Ample, passionnante, l’exposition consacrée à Annie Leibovitz jusqu’au 14 septembre à la Maison européenne de la photographie est aussi très surprenante. La célèbre photographe des couvertures glacées américaines, de Rolling Stone à Vogue en passant par Vanity Fair a choisi de mêler à ses portraits les plus connus toute une série d’images personnelles.
Photos intimes de ses voyages à Venise avec sa grande amie l’écrivaine Susan Sontag, photos de ses enfants, de son frère, de sa mère débordante de vie dans son large maillot, de ses parents endormis, confiants, abandonnés, pris avec une tendresse infinie par le regard de leur fille.
Le regard, regarder : tout est là bien sûr. On dirait qu’il n’y a même que ça : quand Annie Leibovitz tire un portrait, elle ne parvient pas à converser en même temps. « Je suis trop occupée à regarder mon sujet (…). J’ai le même problème avec mes enfants. Je sais que je devrais plus m’impliquer, interragir, mais j’aime tellement les regarder. »
En suivant ses commentaires apposés aux photographies, l’on court de surprise en surprise, tout en comprenant mieux son choix de photos familiales, pleines de mouvements, de plein air et de naturel : « Je ne suis pas une grande portraitiste de studio (…). Je trouve cela faux et artificiel. En même temps, trop de dénuement fait peur. Je ne suis pas faite pour ce genre de travail. » Difficile à croire, tout de même, lorsque l’on revoit les photos des stars américaines, magnifiques, dont ressort un puissant érotisme, presqu’une animalité dans leur extrême sophistication. Ce sont des bombes de sensualité qu’elle photographie le plus souvent étendus ou à demi-couchés sur lits ou divans, comme Scarlett Johansson, Mick Jagger, Brad Pitt, Cindy Crawford, Demi Moore…
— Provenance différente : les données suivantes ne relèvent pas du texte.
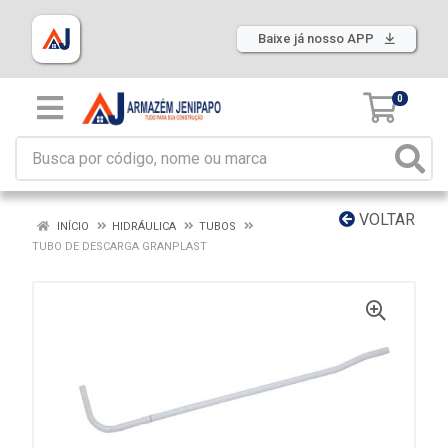
Baixe já nosso APP
0
VOLTAR
INÍCIO
HIDRÁULICA
TUBOS
TUBO DE DESCARGA GRANPLAST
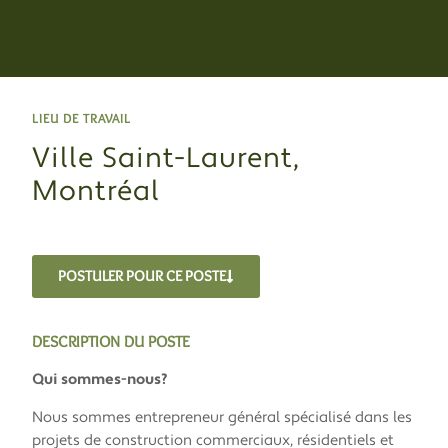
LIEU DE TRAVAIL
Ville Saint-Laurent,
Montréal
POSTULER POUR CE POSTE
DESCRIPTION DU POSTE
Qui sommes-nous?
Nous sommes entrepreneur général spécialisé dans les
projets de construction commerciaux, résidentiels et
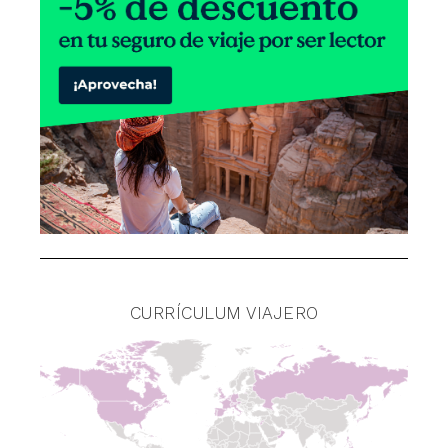
CURRÍCULUM VIAJERO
Mais les tirages les plus beaux de la sélection sont peut-être ceux du jardin de la maison de Vanessa Bell – la soeur de Virginia Woolf – à Charleston en Grande-Bretagne, jardin tout en fleurs et sauvage, photographies en noir et blanc on ne peut plus simples, mais qui échappent à toute banalité et témoignent une fois encore d’un voyage qu’Annie Leibovitz a fait avec son amie Susan Sontag, fan de Wirginia Woolf.
De son amie disparue en 2004, Annie Leibovitz a choisi, de façon extrêmement émouvante, de montrer la photographie qu’elle a prise d’elle sur son lit de mort, alors qu’elle l’avait revêtue de foulards ramenés de Venise et d’une robe en plissé couleur or « en hommage à Fortuny. »
Elle confesse aussi l’importance de son regard : « Si vous l’accompagniez dans un musée où elle voyait quelque chose qui lui plaisait, elle vous demandait de venir vous placer exactement à l’endroit où elle se tenait pour être sûre que vous voyiez la même chose qu’elle ». Avant d’ajouter, comme une ultime preuve d’amour : « J’ai préparé le livre pour la publication en songeant à elle comme si elle regardait par dessus mon épaule et me dictait mes choix. » (1).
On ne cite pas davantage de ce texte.